公正取引委員会は2026年3月、中小企業の知的財産やノウハウに関する取引実態の調査結果を公表しました。その内容は、秘密保持契約(NDA)の締結拒否や、不当なデータ・ノウハウの開示要求など、「優越的地位の乱用」に該当しかねない事例が後を絶たない実態を浮き彫りにしています。調査によると、知財を保有する企業の約16%が、不利益を承知で取引条件を受け入れたと回答。なかには著作権の無償譲渡を強いられるケースも確認されました。こうした事態を重く見た公取委は、取引の適正化に向けた指針を策定し、企業への改善を強く促していく方針です。

【このニュースに一言】

この問題は、一見すると「契約条件の適否」に見えますが、その本質は「断りたくても断れない」という歪な構造にあります。調査で判明した中小企業の「今後の取引への影響を懸念して、不利な条件を飲んだ」という声が、それを象徴しています。つまり、法令や契約条項よりも先に、「立場の優劣」が現場の意思決定を縛ってしまっているのです。

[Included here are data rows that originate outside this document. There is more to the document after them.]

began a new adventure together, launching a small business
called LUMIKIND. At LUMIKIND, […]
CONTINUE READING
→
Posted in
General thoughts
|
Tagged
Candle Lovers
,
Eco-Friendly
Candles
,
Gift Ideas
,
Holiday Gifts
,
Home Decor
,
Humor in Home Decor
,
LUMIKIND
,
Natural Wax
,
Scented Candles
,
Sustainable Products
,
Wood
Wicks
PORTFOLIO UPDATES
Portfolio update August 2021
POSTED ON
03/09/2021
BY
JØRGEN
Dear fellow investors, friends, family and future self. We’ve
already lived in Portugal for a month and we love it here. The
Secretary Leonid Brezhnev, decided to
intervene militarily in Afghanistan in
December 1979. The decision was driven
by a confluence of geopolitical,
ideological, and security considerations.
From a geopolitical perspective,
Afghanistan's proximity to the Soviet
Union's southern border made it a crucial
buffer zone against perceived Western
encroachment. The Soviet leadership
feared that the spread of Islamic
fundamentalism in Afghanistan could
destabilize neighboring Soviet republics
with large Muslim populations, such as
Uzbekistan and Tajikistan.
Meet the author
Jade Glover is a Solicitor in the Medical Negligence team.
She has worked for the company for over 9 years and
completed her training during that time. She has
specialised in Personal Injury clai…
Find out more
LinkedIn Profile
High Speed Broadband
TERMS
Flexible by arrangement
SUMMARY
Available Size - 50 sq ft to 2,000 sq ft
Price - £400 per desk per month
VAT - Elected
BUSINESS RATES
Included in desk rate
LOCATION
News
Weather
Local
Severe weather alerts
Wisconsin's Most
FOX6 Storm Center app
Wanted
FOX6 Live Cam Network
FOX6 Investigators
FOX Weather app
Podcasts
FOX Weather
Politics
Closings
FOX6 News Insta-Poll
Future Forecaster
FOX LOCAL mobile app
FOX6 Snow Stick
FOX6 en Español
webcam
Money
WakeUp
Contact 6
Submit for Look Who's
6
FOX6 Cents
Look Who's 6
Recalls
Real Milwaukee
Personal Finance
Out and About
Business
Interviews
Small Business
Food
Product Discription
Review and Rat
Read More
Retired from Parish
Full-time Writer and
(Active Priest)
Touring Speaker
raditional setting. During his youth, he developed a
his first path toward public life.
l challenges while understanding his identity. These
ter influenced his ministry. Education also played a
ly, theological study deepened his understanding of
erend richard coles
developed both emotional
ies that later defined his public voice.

この点を意識せず、表面的・形式的な合意をもって問題がないとすることは、コンプライアンス意識として不十分な判断だと思います。留意すべきは、合意の実態がどうなのかを「立場の優劣」を踏まえて判断することです。
中小企業の現場を悩ませるのは、法的にグレーな、それでいて断りづらい要求です。しかし、「このくらいなら……」という小さな妥協が積み重なれば、企業の生命線である知財は流出していきます。中小企業が断るべきときに正しく断れる土壌を、取引関係の中に形成することが大切です。そして、優位な立場にある大手企業も、知らず知らずのうちに取引先へ同じような無言の圧力をかけてはいないか。この機会に、自社の調達や知財管理のあり方を改めて点検してみる必要がありそうです。